Editor’s note: Brian King is a man who knows his mind. When Omega released a limited run of George Daniels’ co-axial concept watches in the early 2000s, he knew immediately that he was interested in going deep. Over a couple of months, he bought all three. But that’s only the start of the story. Here he writes of the watches’ performance over time, and the living testament that they are to their creator.
Quality never costs, they say; it always pays.
In 2002 I set out to purchase a very unusual trio of watches. About a year or so earlier, Omega began the serial production of George Daniels’ co-axial concept, the first radical advance in mechanical timepiece movements in nearly three centuries. In 2002, I learned that Omega had issued a set of limited production Speedmaster Broad Arrow chronographs with enamel dials, with 100 each in yellow gold, rose gold and white gold. Between May and September 2002, I was incredibly fortunate to be able to acquire one of each, all with the same limited series number (68/99), making it one of the few, or perhaps the only set in the world with the same limited-edition number on all three timepieces in one complete set.
Seventeen years have come and gone since that acquisition and, due to their scarcity and value, I have chosen to wear them very rarely; perhaps only once every five or six years, as I have many other pieces in my collection which has grown over that time, shrunk, then grown again. Recently, my wife suggested that I ought not to let them sit idly in their exclusive padded storage box and that I should wear them; they are stunning pieces of wrist candy.
On February 16, I took the rose gold piece from the box for the first time in about 10 years, and set the time to the second against the time displayed on my smartphone — which itself is set from the local NTP (Network Time Protocol) facility — and set out to see how it had fared with hardly any wrist time and absolutely no service or lubrication in all of those years.

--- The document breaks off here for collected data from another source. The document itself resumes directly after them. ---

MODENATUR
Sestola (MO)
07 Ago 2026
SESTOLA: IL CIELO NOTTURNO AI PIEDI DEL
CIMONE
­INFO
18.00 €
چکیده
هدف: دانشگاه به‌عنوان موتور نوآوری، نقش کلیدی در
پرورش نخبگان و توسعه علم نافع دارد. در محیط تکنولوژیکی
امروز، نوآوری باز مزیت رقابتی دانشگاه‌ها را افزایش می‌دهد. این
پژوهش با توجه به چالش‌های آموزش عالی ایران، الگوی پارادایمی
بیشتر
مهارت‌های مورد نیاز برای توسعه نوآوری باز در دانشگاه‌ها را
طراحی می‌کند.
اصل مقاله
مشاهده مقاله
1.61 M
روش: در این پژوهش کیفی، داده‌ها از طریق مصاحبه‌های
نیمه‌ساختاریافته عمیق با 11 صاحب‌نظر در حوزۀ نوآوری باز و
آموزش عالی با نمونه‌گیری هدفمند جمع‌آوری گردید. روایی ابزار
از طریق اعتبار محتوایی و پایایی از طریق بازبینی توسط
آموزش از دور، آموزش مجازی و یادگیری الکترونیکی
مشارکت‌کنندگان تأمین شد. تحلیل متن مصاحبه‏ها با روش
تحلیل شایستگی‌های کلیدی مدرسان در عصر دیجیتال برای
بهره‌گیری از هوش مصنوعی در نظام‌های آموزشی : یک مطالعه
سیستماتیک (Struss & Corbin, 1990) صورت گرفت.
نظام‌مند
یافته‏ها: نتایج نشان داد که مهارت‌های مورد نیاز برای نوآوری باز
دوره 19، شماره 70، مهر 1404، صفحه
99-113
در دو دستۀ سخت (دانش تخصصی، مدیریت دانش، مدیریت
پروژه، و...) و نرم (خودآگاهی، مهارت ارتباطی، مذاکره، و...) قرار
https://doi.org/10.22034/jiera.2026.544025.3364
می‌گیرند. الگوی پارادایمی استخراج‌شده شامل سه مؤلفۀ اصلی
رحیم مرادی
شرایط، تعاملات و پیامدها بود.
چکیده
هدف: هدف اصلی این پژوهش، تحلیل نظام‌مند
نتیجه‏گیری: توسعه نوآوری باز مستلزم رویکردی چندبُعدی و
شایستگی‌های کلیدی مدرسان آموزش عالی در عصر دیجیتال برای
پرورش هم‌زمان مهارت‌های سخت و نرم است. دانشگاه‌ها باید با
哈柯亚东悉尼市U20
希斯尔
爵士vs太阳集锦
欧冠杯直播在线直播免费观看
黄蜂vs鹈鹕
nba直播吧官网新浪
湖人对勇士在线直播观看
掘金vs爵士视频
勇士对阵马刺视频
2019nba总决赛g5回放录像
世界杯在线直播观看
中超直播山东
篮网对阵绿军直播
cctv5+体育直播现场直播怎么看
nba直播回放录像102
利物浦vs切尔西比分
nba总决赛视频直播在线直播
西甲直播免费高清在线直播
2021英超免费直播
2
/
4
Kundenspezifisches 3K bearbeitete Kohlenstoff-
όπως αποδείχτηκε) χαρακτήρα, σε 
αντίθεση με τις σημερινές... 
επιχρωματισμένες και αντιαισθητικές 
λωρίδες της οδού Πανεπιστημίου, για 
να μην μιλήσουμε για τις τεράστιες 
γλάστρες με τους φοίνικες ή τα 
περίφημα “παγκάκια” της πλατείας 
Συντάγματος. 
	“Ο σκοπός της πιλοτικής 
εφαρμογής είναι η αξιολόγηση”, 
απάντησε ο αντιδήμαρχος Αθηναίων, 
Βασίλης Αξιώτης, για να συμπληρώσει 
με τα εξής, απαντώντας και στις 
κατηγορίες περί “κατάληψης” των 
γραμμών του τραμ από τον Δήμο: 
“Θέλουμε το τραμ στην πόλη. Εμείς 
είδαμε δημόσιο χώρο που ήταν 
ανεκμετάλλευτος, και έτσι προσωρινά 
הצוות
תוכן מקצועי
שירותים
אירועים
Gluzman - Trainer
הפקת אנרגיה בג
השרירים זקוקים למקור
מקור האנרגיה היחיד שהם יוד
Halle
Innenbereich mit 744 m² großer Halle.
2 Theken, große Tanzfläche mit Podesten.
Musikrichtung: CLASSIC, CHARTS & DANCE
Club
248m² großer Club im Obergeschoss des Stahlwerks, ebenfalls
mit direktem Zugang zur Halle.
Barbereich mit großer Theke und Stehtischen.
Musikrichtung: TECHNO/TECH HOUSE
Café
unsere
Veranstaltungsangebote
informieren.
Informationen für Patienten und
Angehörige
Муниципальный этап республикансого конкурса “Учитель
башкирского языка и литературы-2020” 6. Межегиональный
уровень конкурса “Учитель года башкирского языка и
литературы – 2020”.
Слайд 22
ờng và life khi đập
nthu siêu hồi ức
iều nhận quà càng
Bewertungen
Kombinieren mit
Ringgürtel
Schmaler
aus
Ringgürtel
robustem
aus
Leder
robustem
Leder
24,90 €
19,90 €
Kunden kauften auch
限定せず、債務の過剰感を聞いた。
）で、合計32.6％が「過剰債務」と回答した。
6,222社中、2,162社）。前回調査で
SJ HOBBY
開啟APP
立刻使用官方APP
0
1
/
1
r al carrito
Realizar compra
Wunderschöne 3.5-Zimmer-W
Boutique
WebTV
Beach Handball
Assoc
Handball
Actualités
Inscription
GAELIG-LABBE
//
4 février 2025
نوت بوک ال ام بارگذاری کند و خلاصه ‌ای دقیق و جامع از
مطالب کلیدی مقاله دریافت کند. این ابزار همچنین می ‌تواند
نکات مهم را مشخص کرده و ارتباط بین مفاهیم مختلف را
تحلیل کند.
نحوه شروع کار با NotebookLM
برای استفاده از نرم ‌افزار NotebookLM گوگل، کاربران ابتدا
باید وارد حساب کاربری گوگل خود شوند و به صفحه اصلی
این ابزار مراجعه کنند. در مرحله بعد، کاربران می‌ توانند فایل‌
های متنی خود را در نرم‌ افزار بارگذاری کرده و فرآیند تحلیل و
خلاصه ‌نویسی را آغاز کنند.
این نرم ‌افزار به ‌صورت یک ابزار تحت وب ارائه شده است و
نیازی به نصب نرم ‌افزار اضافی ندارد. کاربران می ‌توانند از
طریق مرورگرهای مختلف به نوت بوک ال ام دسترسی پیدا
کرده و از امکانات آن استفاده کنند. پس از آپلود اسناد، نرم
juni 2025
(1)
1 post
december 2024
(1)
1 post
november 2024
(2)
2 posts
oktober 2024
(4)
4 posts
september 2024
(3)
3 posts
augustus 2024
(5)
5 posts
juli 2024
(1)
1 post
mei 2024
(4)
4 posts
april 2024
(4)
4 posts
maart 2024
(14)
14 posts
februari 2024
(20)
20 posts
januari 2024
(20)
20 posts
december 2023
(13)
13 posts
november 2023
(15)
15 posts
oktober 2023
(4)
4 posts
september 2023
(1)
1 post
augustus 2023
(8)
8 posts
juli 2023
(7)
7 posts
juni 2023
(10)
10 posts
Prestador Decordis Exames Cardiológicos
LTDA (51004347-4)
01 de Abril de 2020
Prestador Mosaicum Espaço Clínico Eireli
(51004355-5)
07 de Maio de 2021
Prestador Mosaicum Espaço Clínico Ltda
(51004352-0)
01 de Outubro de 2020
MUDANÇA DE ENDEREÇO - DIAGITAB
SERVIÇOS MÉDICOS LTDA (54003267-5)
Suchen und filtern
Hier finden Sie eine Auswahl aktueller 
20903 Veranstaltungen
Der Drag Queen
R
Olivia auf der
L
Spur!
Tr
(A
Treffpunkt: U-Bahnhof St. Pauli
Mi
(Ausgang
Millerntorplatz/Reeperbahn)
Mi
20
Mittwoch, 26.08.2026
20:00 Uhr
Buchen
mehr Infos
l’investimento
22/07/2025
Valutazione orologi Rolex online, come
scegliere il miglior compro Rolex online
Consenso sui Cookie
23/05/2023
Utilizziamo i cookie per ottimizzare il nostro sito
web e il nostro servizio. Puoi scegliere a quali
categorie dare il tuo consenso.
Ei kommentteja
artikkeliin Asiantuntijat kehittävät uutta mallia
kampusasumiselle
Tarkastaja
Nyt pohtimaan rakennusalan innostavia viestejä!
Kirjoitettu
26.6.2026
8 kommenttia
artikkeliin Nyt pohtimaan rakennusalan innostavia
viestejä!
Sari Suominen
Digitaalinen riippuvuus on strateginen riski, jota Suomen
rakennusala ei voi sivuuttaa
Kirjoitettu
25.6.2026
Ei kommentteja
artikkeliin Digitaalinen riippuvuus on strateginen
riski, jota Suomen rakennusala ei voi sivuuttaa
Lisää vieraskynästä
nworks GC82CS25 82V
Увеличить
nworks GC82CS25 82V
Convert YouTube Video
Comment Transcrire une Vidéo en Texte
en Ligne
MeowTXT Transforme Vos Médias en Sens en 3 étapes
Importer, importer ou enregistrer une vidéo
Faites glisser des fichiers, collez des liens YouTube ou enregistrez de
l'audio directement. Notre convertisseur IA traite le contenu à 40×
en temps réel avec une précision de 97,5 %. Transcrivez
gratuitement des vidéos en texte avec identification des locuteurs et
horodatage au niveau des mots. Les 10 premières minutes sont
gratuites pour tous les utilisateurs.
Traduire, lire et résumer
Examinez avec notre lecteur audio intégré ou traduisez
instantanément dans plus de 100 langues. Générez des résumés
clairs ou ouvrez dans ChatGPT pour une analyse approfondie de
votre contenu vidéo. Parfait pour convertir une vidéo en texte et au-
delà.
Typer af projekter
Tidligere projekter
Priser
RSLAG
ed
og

I strapped the Broad Arrow onto my wrist just after 4:00 p.m. on February 16 2019 and, to make this “time trial” even more testing, I started the chronograph on it when I went to sleep just before midnight and let it run until 0640 hours when I awoke. Tossing and turning during the night saw the watch in different positions for hours at a time. In the morning, I went for my one-hour bushwalk with my neighbour along the lakefront near my home, wearing my trusty Speedmaster.
Initially, I monitored the watch very closely until bedtime – every 30 minutes or so – to see how much loss or gain it had experienced after about 17 years of being almost totally ignored. To my astonishment, after 25 hours and 9 minutes, it had unbelievably lost only 1⁄2 second!
The next day, February 17, I put the yellow gold Broad Arrow through the same time trial. Again, I ran the chronograph all night and used it repeatedly during the nearly 25 hours of the trial: to time my eggs in the morning, my fish in the evening, plus a range of other activities during the day. Again, to my amazement, after 24 hours and 35 minutes, it had gained only 1 second!
On day three, February 18, I put the last of the trio, the white gold Broad Arrow, through the same time trial. Again, I ran the chronograph all night and used it repeatedly during the following almost 28 hours to time other various activities during the day. Again, to my astonishment, after 27 hours and 52 minutes, it had gained only 1 and 1/2 seconds!
After 17 years of hardly being touched and little or no movement in the movement? Bloody Amazing!
This speaks volumes for the benefits of George Daniels’ co-axial system, Omega’s farsightedness in acquiring and developing it further, and most of all, the quality of Omega’s production.